Regardless of the value of our findings, some limitations to our study should be kept in mind. The small number of tissue samples (obtained close to plasma collection) that were available did not allow us to carry out a robust comparative study between MET CN obtained from plasma and tissue. Despite this limitation, we showed that plasma may be a good option for monitoring the molecular evolution of the disease, which is even more relevant in patients for which a tissue-rebiopsy is not feasible. In addition, we implemented the detection of MET expression in CTCs from cancer patients using two complementary technologies and obtaining promising results.
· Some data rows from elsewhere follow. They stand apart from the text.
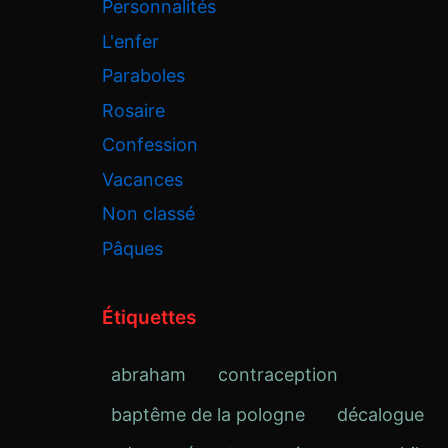
Personnalités
L'enfer
Paraboles
Rosaire
Confession
Vacances
Non classé
Pâques
Étiquettes
abraham
contraception
baptême de la pologne
décalogue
Nevertheless, taking into account the limited follow-up of the patients and the heterogeneity of MET overexpression found within the different tumor types and the technologies, the real clinical value of the assessment of MET expression in CTCs must be evaluated also in a larger cohort of patients.
In conclusion, we developed specific and noninvasive assays to monitor MET expression on CTCs and MET CN on cfDNA using blood from cancer patients. Both molecular alterations were detected in patients with different tumors and represent a good opportunity to characterize these tumors in a noninvasive and dynamic way, as well as guiding the addition of MET inhibitors.